The goal of this study is to conduct research that will integrate and harmonize existing large prevention trial datasets. The included randomized clinical trials were delivered before adulthood (prior to age 18) and did not explicitly target suicidal thoughts and behaviors. Each trial consists of well-characterized participant-level prospective data with consent that allows for the harmonized data to be submitted to the National Institute of Mental Health Data Archive and allows for National Death Index searches.
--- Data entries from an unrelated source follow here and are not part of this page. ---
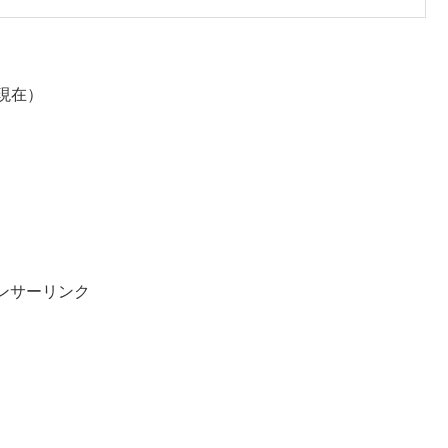
月現在）
ンサーリンク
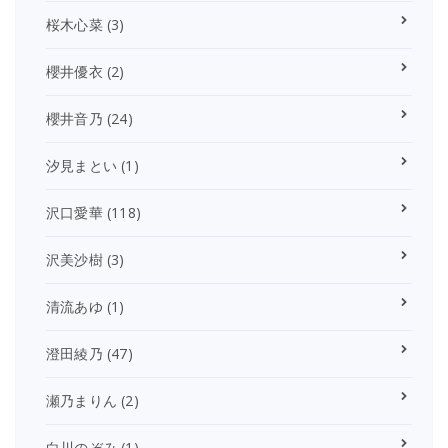
桜木心菜
(3)
櫻井優衣
(2)
櫻井音乃
(24)
汐見まとい
(1)
沢口愛華
(118)
沢美沙樹
(3)
清流あゆ
(1)
澄田綾乃
(47)
瀬乃まりん
(2)
白川のぞみ
(1)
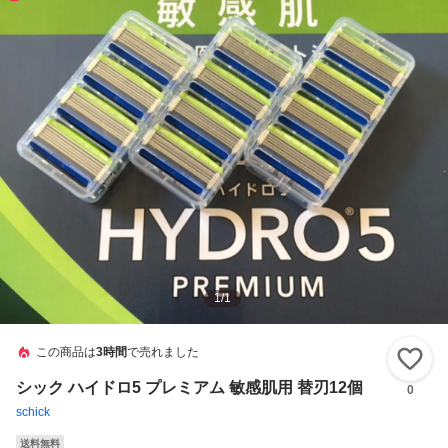
1
/
1
この商品は
3時間
で売れました
い
シック ハイドロ5 プレミアム 敏感肌用 替刃12個
0
schick
送料無料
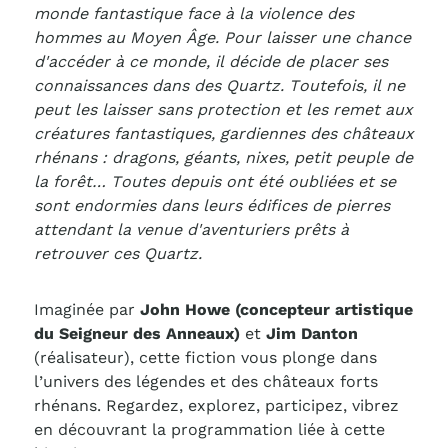
monde fantastique face à la violence des
hommes au Moyen Âge. Pour laisser une chance
d'accéder à ce monde, il décide de placer ses
connaissances dans des Quartz. Toutefois, il ne
peut les laisser sans protection et les remet aux
créatures fantastiques, gardiennes des châteaux
rhénans : dragons, géants, nixes, petit peuple de
la forêt… Toutes depuis ont été oubliées et se
sont endormies dans leurs édifices de pierres
attendant la venue d'aventuriers prêts à
retrouver ces Quartz.
Imaginée par
John Howe (concepteur artistique
du Seigneur des Anneaux)
et
Jim Danton
(réalisateur), cette fiction vous plonge dans
l’univers des légendes et des châteaux forts
rhénans. Regardez, explorez, participez, vibrez
en découvrant la programmation liée à cette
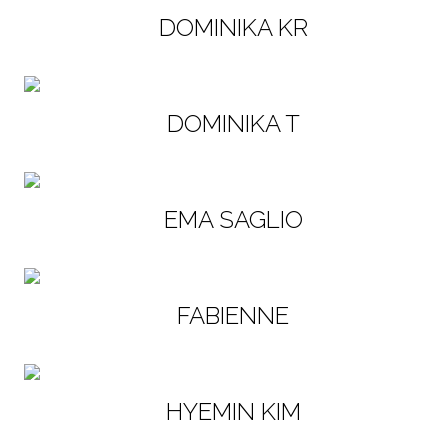
DOMINIKA KR
DOMINIKA T
EMA SAGLIO
FABIENNE
HYEMIN KIM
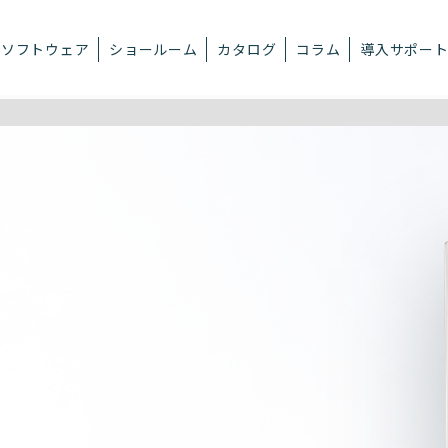
ソフトウェア
ショールーム
カタログ
コラム
導入サポー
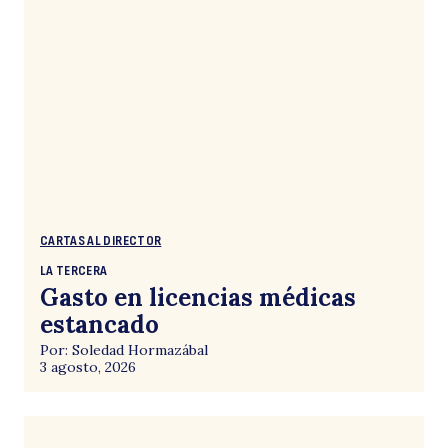
CARTAS AL DIRECTOR
LA TERCERA
Gasto en licencias médicas
estancado
Por: Soledad Hormazábal
3 agosto, 2026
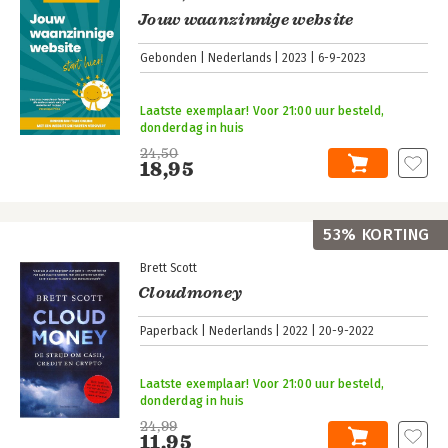
Jouw waanzinnige website
Gebonden
Nederlands
2023
6-9-2023
Laatste exemplaar! Voor 21:00 uur besteld,
donderdag in huis
24,50
18,95
53% KORTING
Brett Scott
Cloudmoney
Paperback
Nederlands
2022
20-9-2022
Laatste exemplaar! Voor 21:00 uur besteld,
donderdag in huis
24,99
11,95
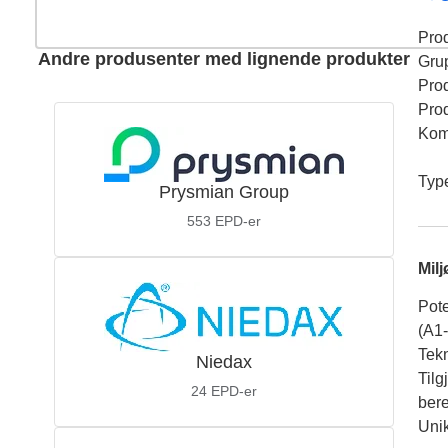
Pro
Andre produsenter med lignende produkter
Gru
Pro
Pro
Kom
Typ
Prysmian Group
553
EPD-er
Mil
Pote
(A1
Tekn
Niedax
Tilg
24
EPD-er
ber
Unik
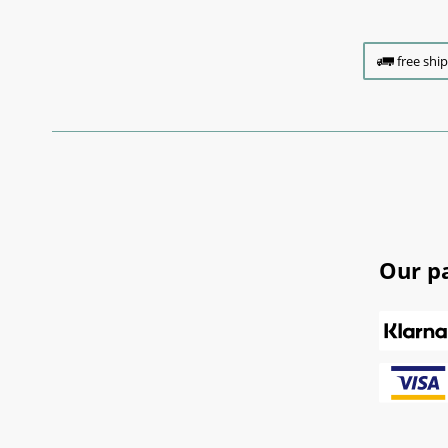
free shi
Our p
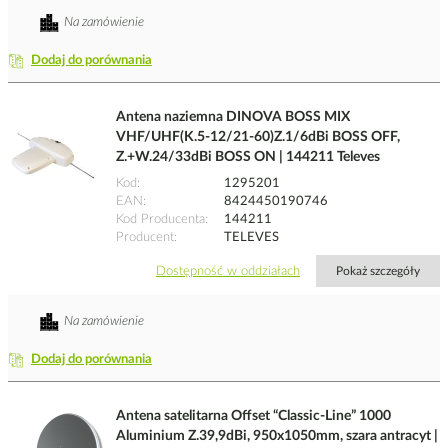
Na zamówienie
Dodaj do porównania
Antena naziemna DINOVA BOSS MIX
VHF/UHF(K.5-12/21-60)Z.1/6dBi BOSS OFF,
Z.+W.24/33dBi BOSS ON | 144211 Televes
Kod
1295201
EAN
8424450190746
Kod Producenta
144211
Producent
TELEVES
Dostępność w oddziałach
Pokaż szczegóły
Na zamówienie
Dodaj do porównania
Antena satelitarna Offset “Classic-Line” 1000
Aluminium Z.39,9dBi, 950x1050mm, szara antracyt |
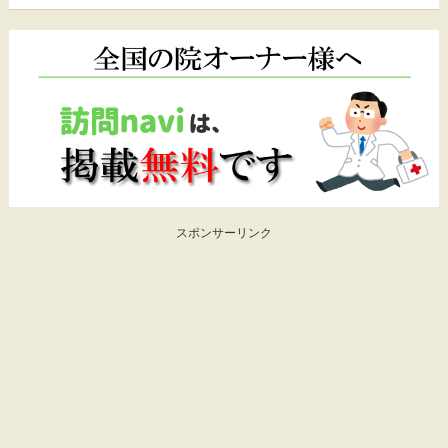
スポンサーリンク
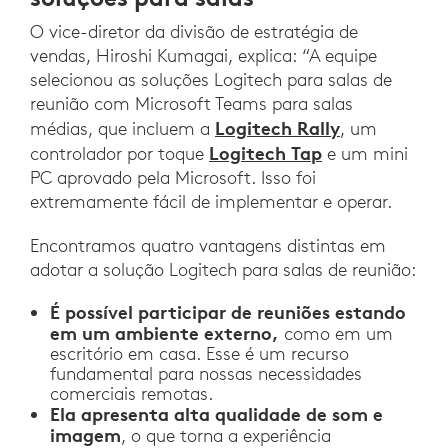
O vice-diretor da divisão de estratégia de
vendas, Hiroshi Kumagai, explica: “A equipe
selecionou as soluções Logitech para salas de
reunião com Microsoft Teams para salas
Logitech Rally
médias, que incluem a
, um
Logitech Tap
controlador por toque
e um mini
PC aprovado pela Microsoft. Isso foi
extremamente fácil de implementar e operar.
Encontramos quatro vantagens distintas em
adotar a solução Logitech para salas de reunião:
É possível participar de reuniões estando
em um ambiente externo,
como em um
escritório em casa. Esse é um recurso
fundamental para nossas necessidades
comerciais remotas.
Ela apresenta alta qualidade de som e
imagem
, o que torna a experiência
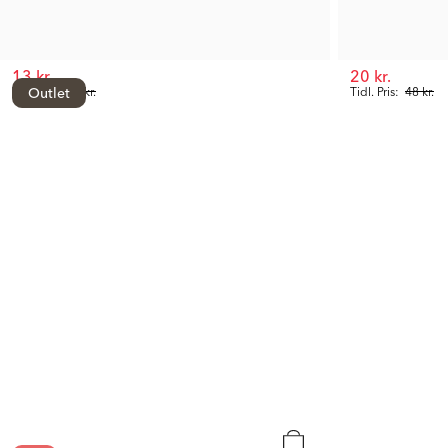
13 kr.
20 kr.
Tidl. Pris:
Outlet
48 kr.
Tidl. Pris:
48 kr.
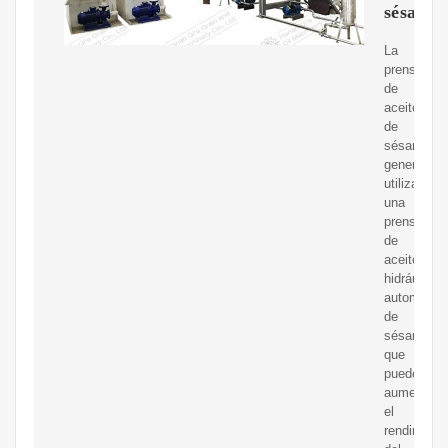
sésamo
La
prensa
de
aceite
de
sésamo
generalme
utiliza
una
prensa
de
aceite
hidráulica
automática
de
sésamo,
que
puede
aumentar
el
rendimient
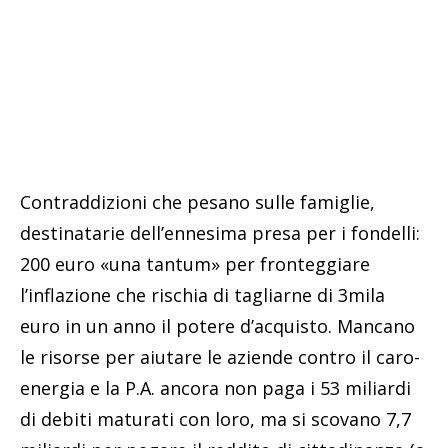
Contraddizioni che pesano sulle famiglie,
destinatarie dell’ennesima presa per i fondelli:
200 euro «una tantum» per fronteggiare
l’inflazione che rischia di tagliarne di 3mila
euro in un anno il potere d’acquisto. Mancano
le risorse per aiutare le aziende contro il caro-
energia e la P.A. ancora non paga i 53 miliardi
di debiti maturati con loro, ma si scovano 7,7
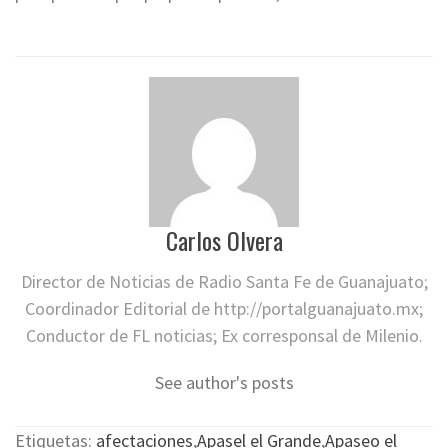
Carlos Olvera
Director de Noticias de Radio Santa Fe de Guanajuato;
Coordinador Editorial de http://portalguanajuato.mx;
Conductor de FL noticias; Ex corresponsal de Milenio.
See author's posts
Etiquetas:
afectaciones
,
Apasel el Grande
,
Apaseo el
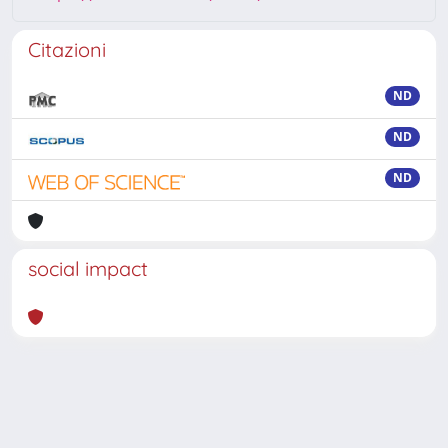
Citazioni
ND
ND
ND
social impact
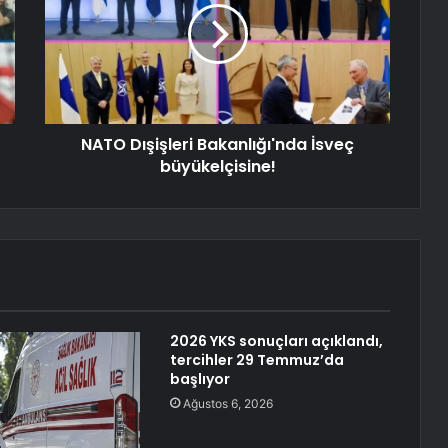
NATO Dışişleri Bakanlığı'nda İsveç
büyükelçisine!
2026 YKS sonuçları açıklandı,
tercihler 29 Temmuz’da
başlıyor
Ağustos 6, 2026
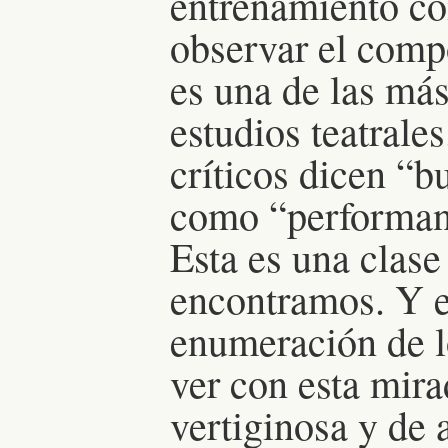
entrenamiento com
observar el comp
es una de las más
estudios teatrale
críticos dicen “b
como “performan
Esta es una clase
encontramos. Y e
enumeración de l
ver con esta mir
vertiginosa y de 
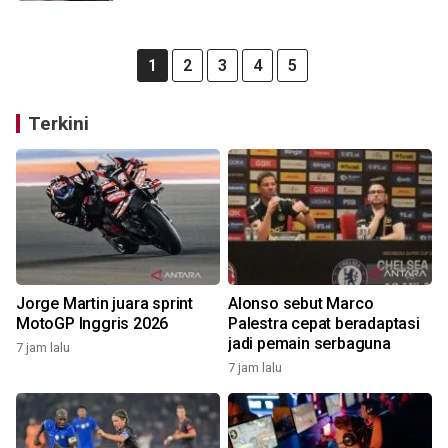
1
2
3
4
5
Terkini
Jorge Martin juara sprint
Alonso sebut Marco
MotoGP Inggris 2026
Palestra cepat beradaptasi
jadi pemain serbaguna
7 jam lalu
7 jam lalu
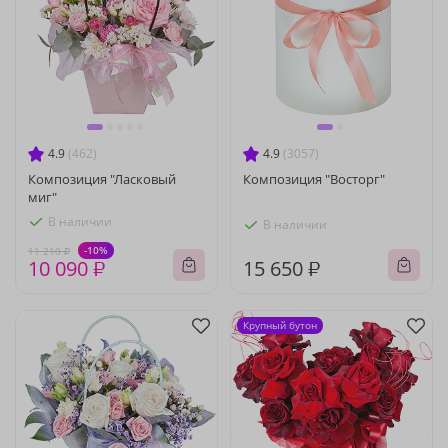
4.9
(462)
4.9
(3057)
Композиция "Ласковый
Композиция "Восторг"
миг"
В наличии
В наличии
-10%
11 210 ₽
10 090 ₽
15 650 ₽
Крупный бутон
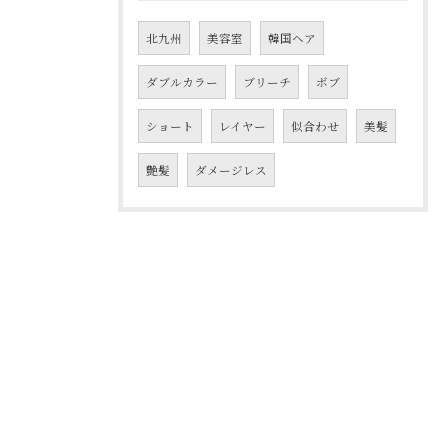
北九州
美容室
韓国ヘア
ダブルカラー
ブリーチ
ボブ
ショート
レイヤー
似合わせ
美髪
艶髪
ダメージレス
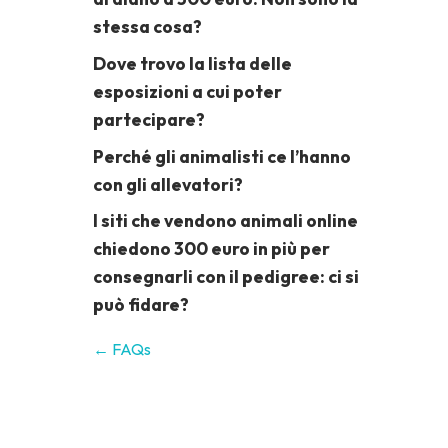
stessa cosa?
Dove trovo la lista delle
esposizioni a cui poter
partecipare?
Perché gli animalisti ce l’hanno
con gli allevatori?
I siti che vendono animali online
chiedono 300 euro in più per
consegnarli con il pedigree: ci si
può fidare?
← FAQs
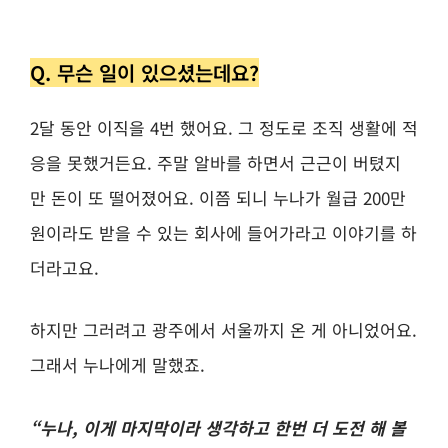
Q. 무슨 일이 있으셨는데요?
2달 동안 이직을 4번 했어요. 그 정도로 조직 생활에 적
응을 못했거든요. 주말 알바를 하면서 근근이 버텼지
만
돈이 또 떨어졌어요. 이쯤 되니 누나가 월급 200만
원이라도 받을 수 있는 회사에 들어가라고 이야기를 하
더라고요.
하지만 그러려고 광주에서 서울까지 온 게 아니었어요.
그래서 누나에게 말했죠.
“누나, 이게 마지막이라 생각하고 한번 더 도전 해 볼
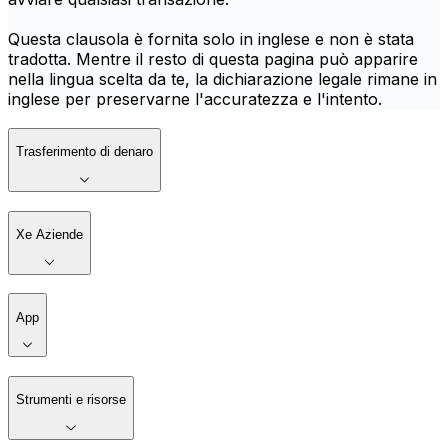
Questa clausola è fornita solo in inglese e non è stata
tradotta. Mentre il resto di questa pagina può apparire
nella lingua scelta da te, la dichiarazione legale rimane in
inglese per preservarne l'accuratezza e l'intento.
Trasferimento di denaro
Xe Aziende
App
Strumenti e risorse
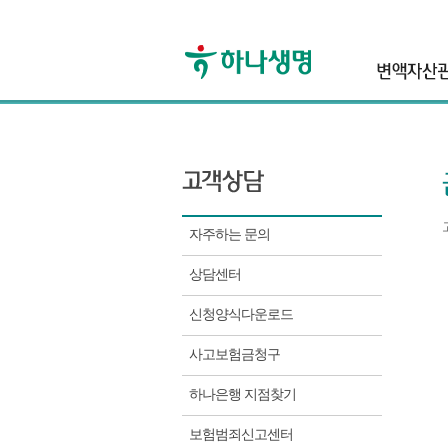
자주하는 문의
상담센터
신청양식다운로드
사고보험금청구
하나은행 지점찾기
보험범죄신고센터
This study will examine ‘cross-over effects’ (e.g., unanticipated beneficial effects) of the intervention trials in reducing risk for later fatal and nonfatal suicidal thoughts and behaviors, and related outcomes such as overdose, Substance Use Disorders (SUD), Opioid Use Disorders (OUD), accidents, and all-cause mortality. This study includes 29 existing prevention trial data sets with collaboration of the principal investigators and data custodians who have rights to the original data. We will de-identify, aggregate, and harmonize the prevention trial datasets and utilize advanced computational/analytic strategies to examine whether intervening early reduces the risk for suicidal thoughts, behaviors, and related outcomes. We will identify the most potent aspects by examining the various components of each intervention as well as the proximal and distal targets, format, setting, dose/duration, developmental timing, and quality of implementation. This project has the potential to inform the refinement and development of future preventive intervention strategies delivered early and scaled to address suicide and overdose in the US.